Allina Hospitals & Clinics, the Twin Cities’ largest medical group with 10 Minnesota hospitals, spent $33.5 million on total uncompensated care and $15.6 million on bad debt in 2007. This accounted for 13.5 percent of Minnesota hospital uncompensated care costs.
Minnesota hospitals face a dismal financial situation. Net income fell from a positive 4.8 percent in third quarter 2007 to a negative 2.5 percent in third quarter 2008, according to the Minnesota Hospital Association. And yet Minnesota hospitals are critical to the overall health of this state. “The health care that [hospital systems] provide to our citizens is crucial to the quality of life in Minnesota,” Massa said. In addition, as large employers within communities, hospitals contribute to the overall economic strength of the state, Massa said.

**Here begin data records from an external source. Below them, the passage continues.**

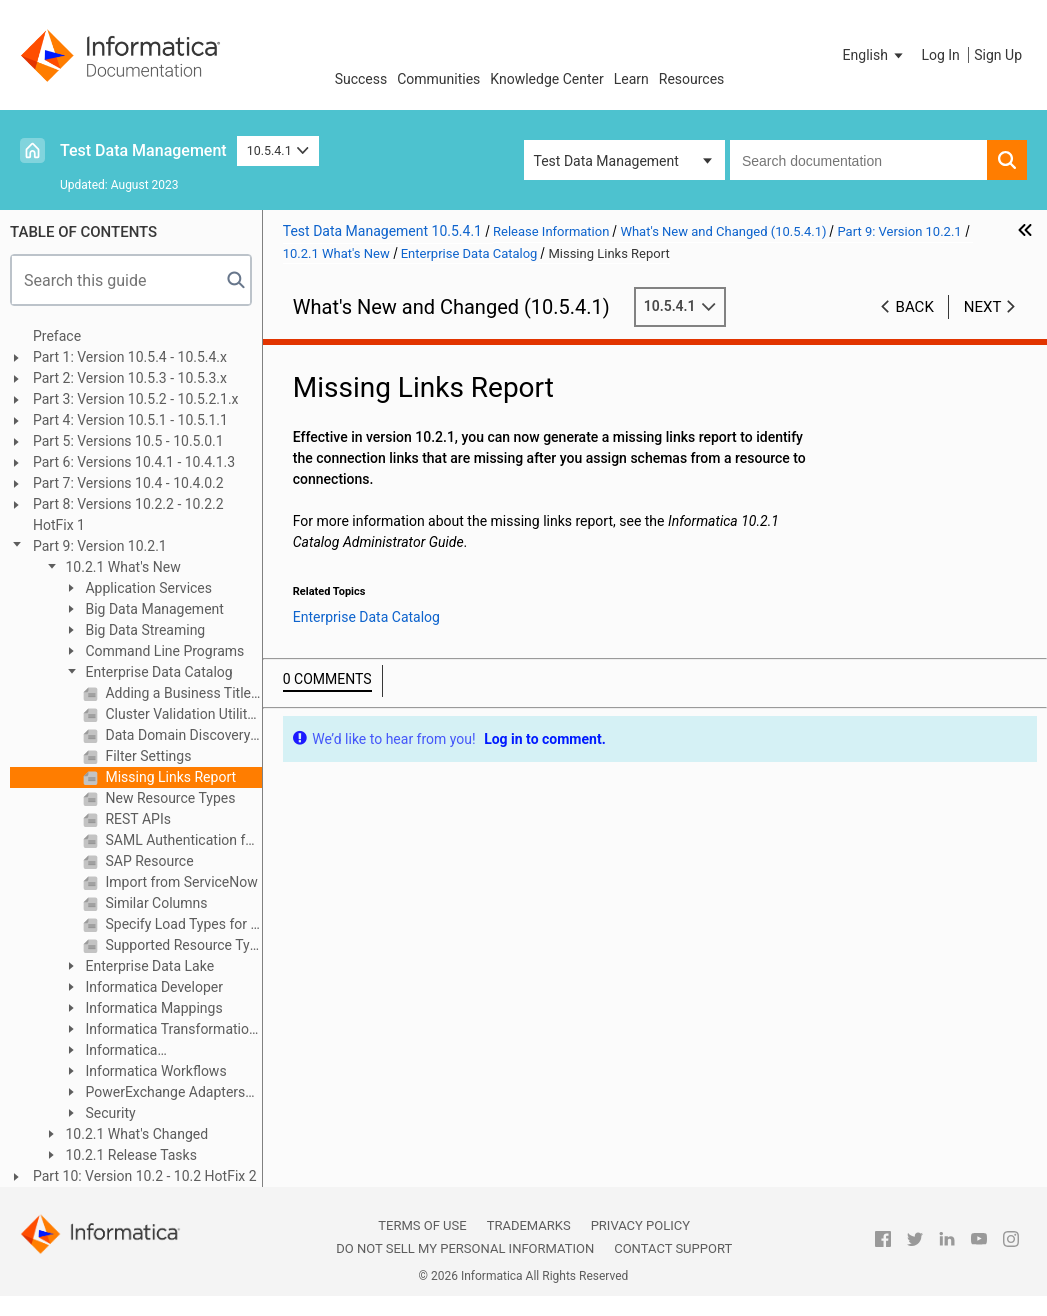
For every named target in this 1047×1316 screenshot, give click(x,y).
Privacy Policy (640, 1225)
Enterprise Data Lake (148, 966)
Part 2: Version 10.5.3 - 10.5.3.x (130, 378)
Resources (692, 79)
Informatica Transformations (114, 1051)
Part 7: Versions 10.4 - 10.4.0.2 (128, 483)
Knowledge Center (546, 79)
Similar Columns (155, 903)
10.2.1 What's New (121, 567)
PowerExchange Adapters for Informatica (154, 1093)
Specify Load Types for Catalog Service (182, 924)
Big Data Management (153, 609)
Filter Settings (146, 756)
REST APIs (136, 819)
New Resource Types (168, 798)
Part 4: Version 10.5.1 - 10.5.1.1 (130, 420)
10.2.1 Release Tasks (129, 1155)
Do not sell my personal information (465, 1248)
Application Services (147, 588)
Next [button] (983, 307)
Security (109, 1113)
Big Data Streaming (143, 630)
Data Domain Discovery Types (182, 735)
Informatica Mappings (152, 1008)
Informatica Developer (152, 987)
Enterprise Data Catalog (157, 672)
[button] (875, 55)
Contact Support (673, 1248)
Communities (438, 79)
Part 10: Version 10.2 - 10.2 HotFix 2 (145, 1176)
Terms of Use (422, 1225)
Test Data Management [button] (606, 161)
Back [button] (915, 307)
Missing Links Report (169, 777)
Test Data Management (143, 150)
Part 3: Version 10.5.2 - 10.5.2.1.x (136, 399)
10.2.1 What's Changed (135, 1134)
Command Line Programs (163, 651)
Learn (631, 79)
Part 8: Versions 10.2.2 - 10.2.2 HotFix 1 (128, 514)
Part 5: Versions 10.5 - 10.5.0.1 (128, 441)
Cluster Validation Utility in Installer (182, 714)
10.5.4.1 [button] (278, 150)
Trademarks (529, 1225)
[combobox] (858, 160)
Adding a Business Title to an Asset (182, 693)
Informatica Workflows (154, 1071)
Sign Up (998, 55)
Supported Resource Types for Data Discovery (182, 945)
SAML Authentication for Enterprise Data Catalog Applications (182, 840)
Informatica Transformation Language (160, 1030)
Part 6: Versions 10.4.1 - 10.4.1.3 (134, 462)
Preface (57, 336)
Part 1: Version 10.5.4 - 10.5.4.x (130, 357)
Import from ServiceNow (180, 882)
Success (361, 79)
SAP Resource (148, 861)
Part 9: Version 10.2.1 (100, 546)
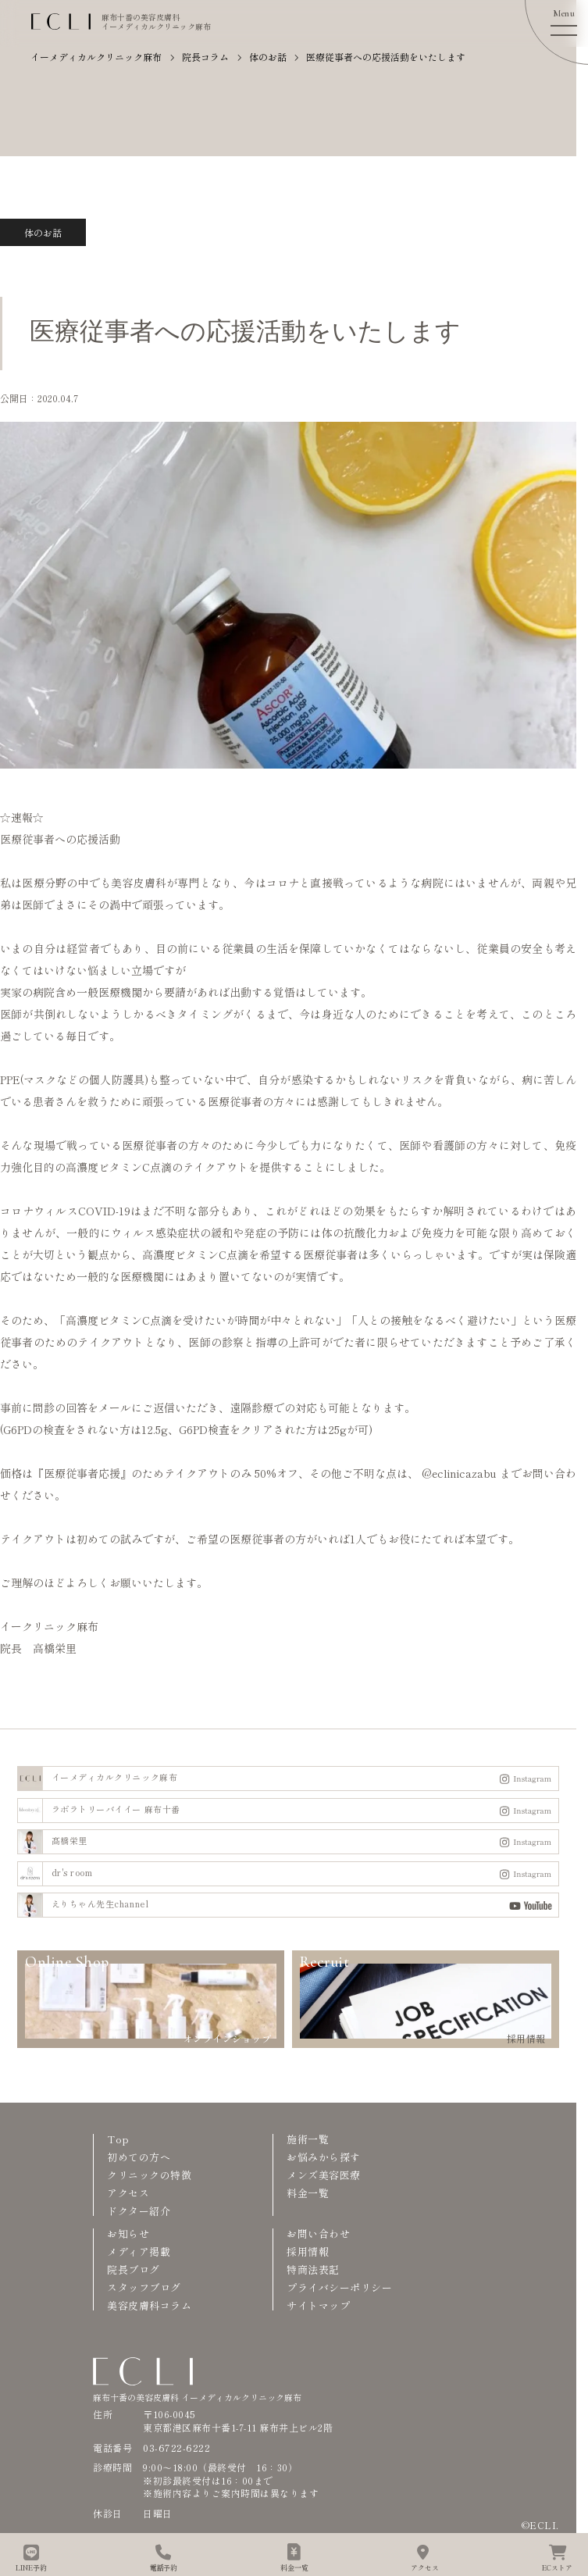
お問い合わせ (318, 2233)
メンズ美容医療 (324, 2175)
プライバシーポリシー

Historically, increasing uncompensated care costs were shifted to people with private health insurance through higher premiums. But we have nearly exhausted this option. “So then the only things hospitals can do is begin to eliminate other programs in order to be able to focus on their core missions,” Massa said.
Growing financial pressures have resulted in changes at many Minnesota hospitals. In addition to workforce reductions and administrative restructuring, some hospitals have eliminated home care and chemical dependency treatment programs, Massa said. Other changes may be necessary, such as hospital consolidations and closures.
“[Although] hospitals are really trying to protect care at the bedside…I think we’re running out of places to cut that’s not going to impact patient care,” Massa said.
Kay Schwebke is a physician and a health journalism graduate student at the University of Minnesota School of Journalism and Mass Communication.